* PROBLEM DETAILS *
Print exactly the lines below between the line holding "Identify the click" and the line holding "Beyond Hong Kong (505, 1903)", inclusive, and nothing more.

:: RECORDS FOR PROCESSING

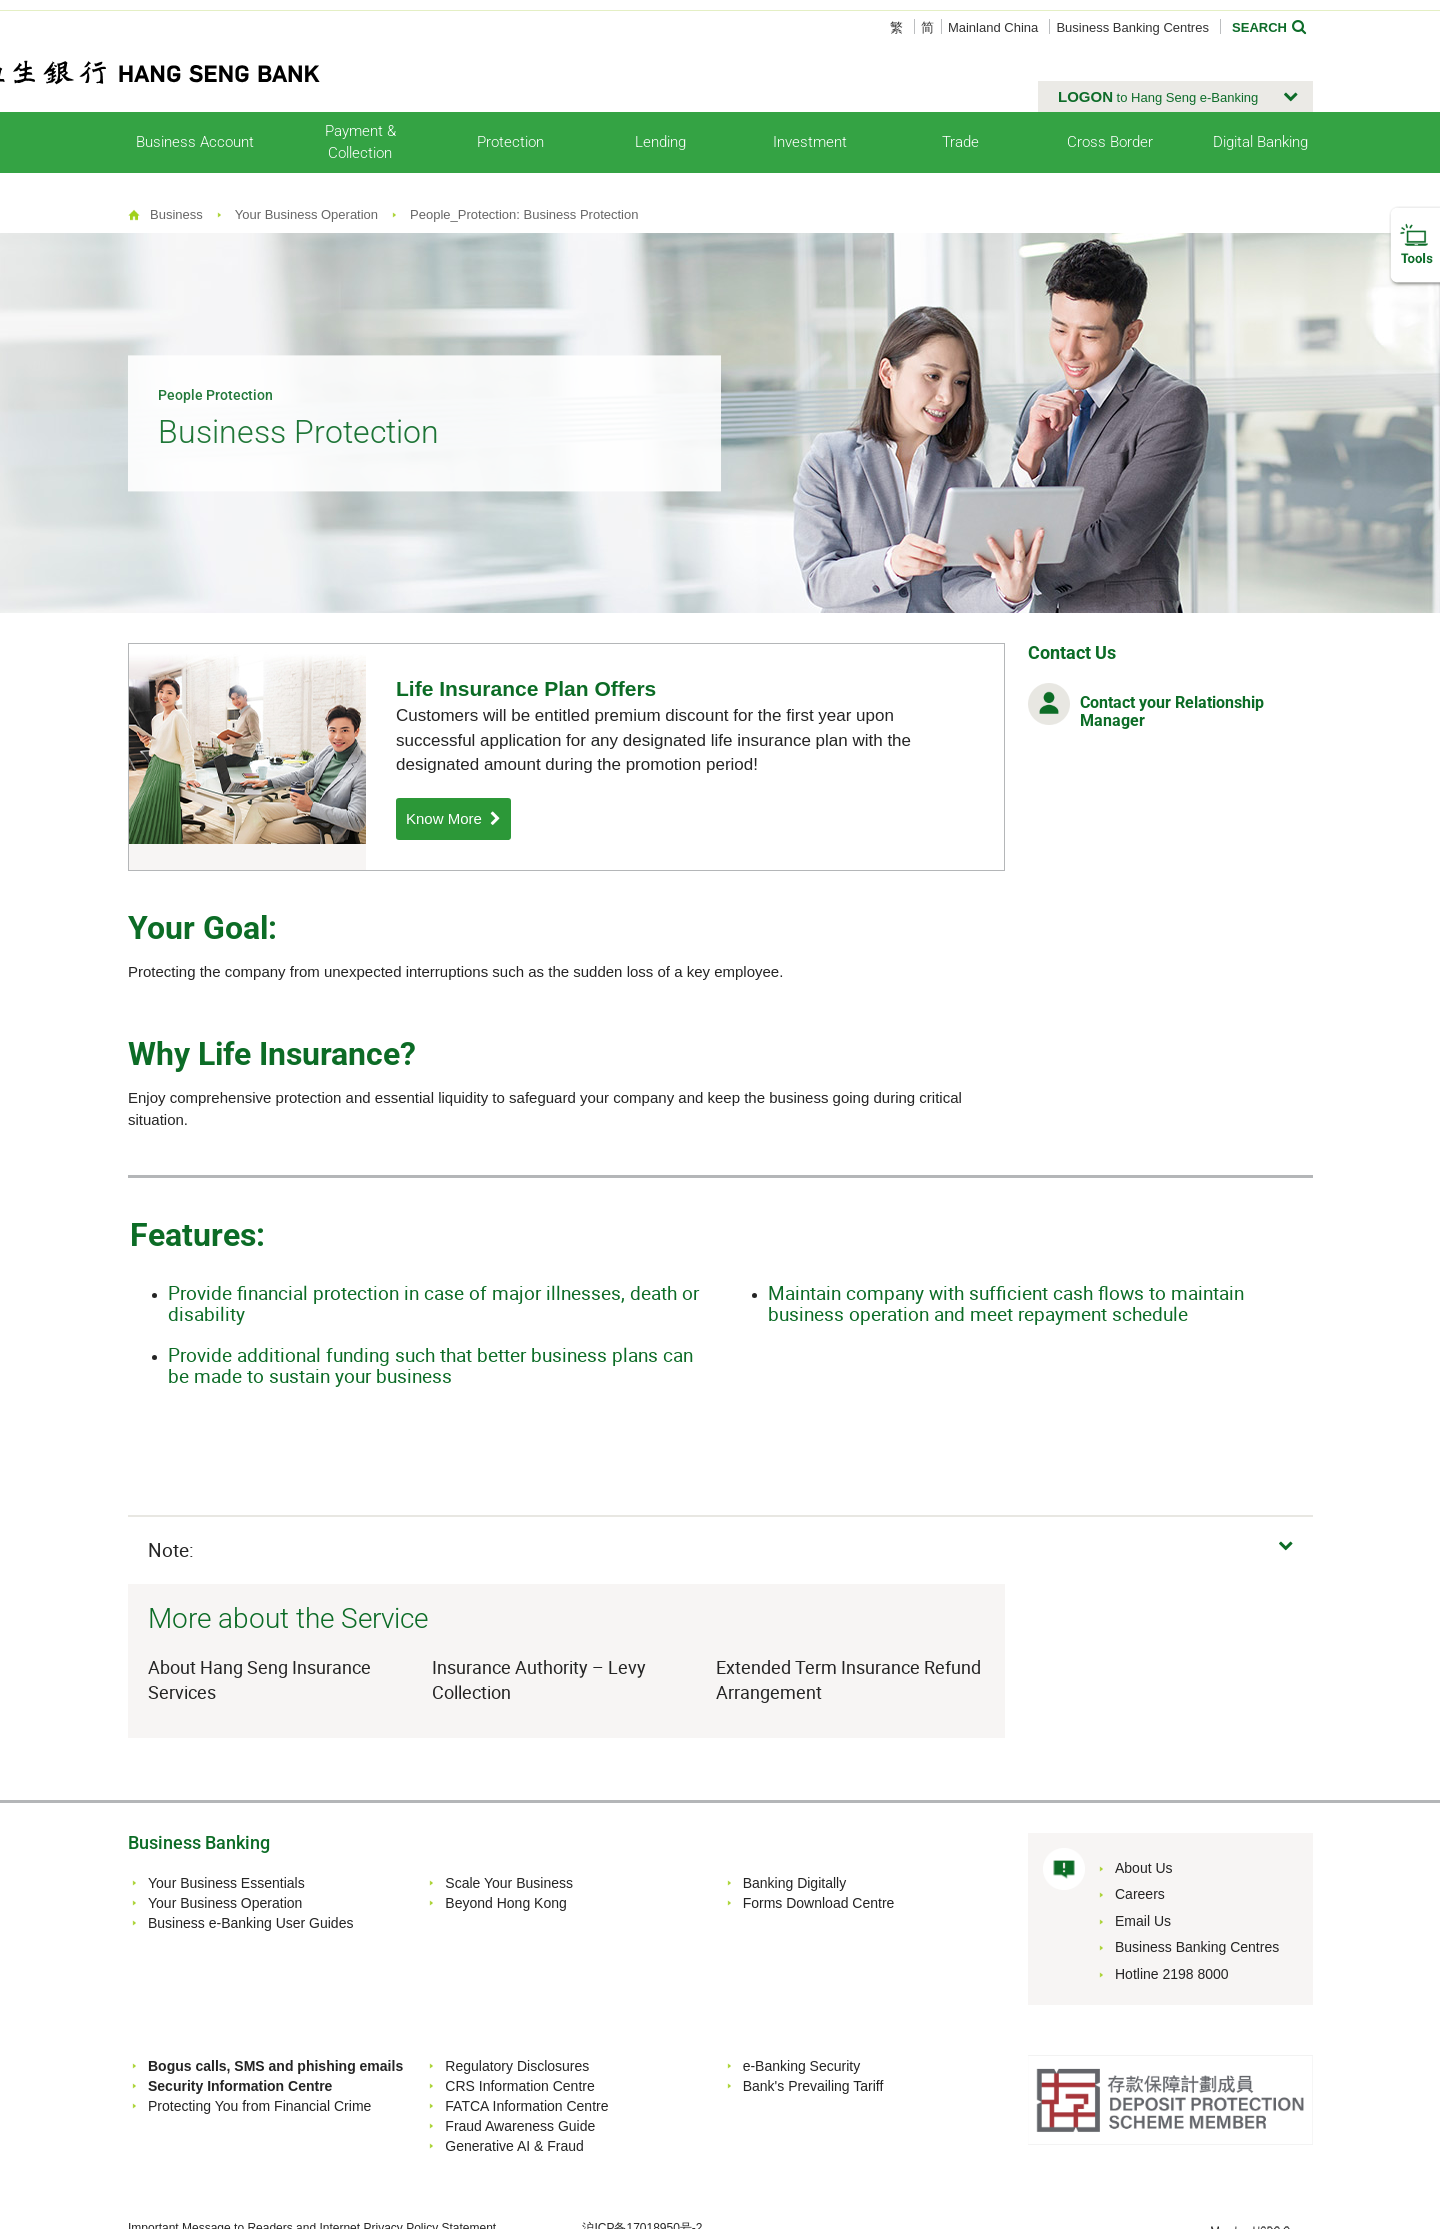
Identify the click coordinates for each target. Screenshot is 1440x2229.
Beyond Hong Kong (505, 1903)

::::
:: RECORDS FOR PROCESSING

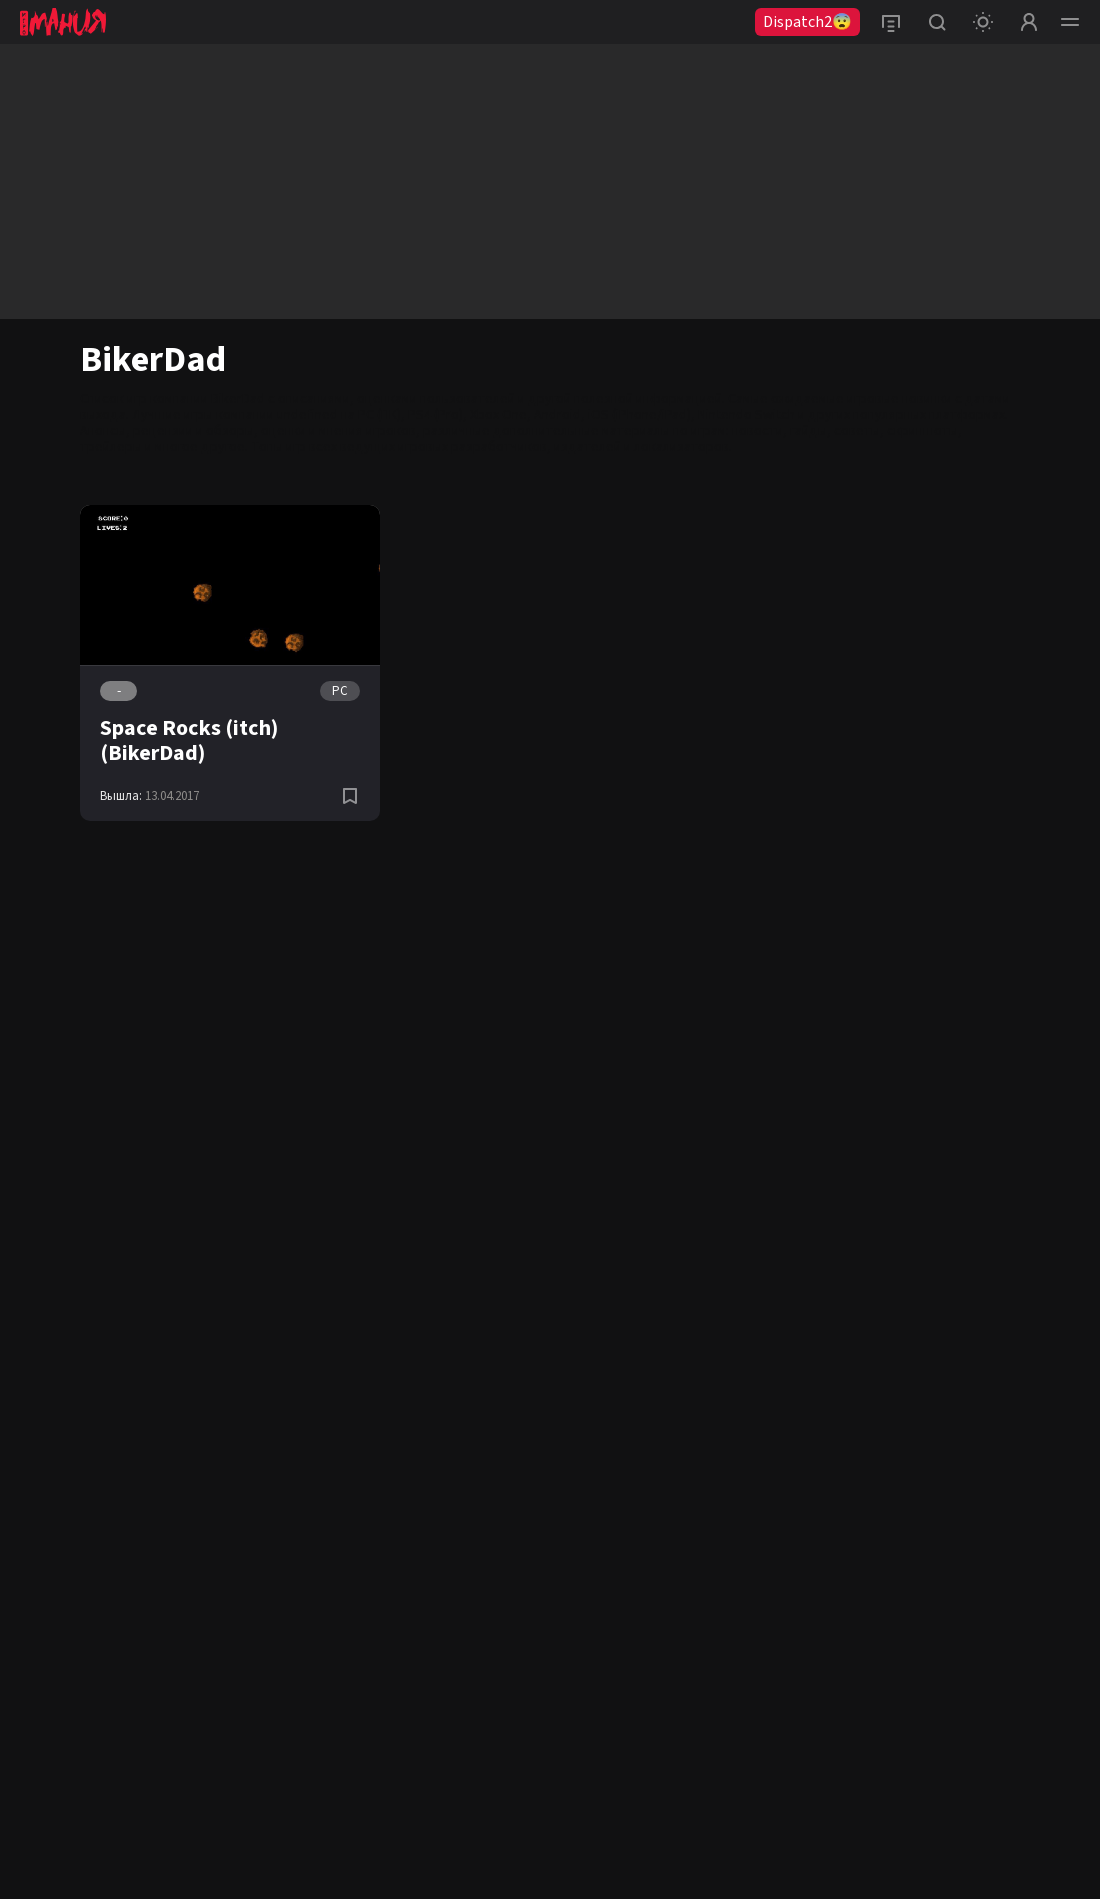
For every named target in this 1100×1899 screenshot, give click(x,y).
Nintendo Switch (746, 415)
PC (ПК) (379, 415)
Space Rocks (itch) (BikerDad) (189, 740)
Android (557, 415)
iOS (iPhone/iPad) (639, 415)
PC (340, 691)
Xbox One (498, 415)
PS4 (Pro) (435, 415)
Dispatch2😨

::::
:: RECORDS FOR PROCESSING

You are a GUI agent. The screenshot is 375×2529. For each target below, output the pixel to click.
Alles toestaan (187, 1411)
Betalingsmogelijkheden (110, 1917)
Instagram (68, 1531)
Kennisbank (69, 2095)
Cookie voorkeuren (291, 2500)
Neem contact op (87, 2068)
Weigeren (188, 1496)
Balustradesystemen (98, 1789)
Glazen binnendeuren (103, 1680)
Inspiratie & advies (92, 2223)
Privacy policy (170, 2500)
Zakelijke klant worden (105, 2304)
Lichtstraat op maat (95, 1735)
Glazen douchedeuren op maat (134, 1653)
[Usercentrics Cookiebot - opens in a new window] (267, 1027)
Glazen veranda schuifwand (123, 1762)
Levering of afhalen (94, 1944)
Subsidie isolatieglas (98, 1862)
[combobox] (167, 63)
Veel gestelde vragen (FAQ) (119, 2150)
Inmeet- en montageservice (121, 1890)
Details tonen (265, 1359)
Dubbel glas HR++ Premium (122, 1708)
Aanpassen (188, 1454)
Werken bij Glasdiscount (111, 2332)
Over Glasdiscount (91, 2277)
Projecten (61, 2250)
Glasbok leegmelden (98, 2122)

::::

* YOUR RESPONSE *
Identify the click coordinates for each target. Screenshot is 1440x2229.
Beyond Hong Kong (505, 1903)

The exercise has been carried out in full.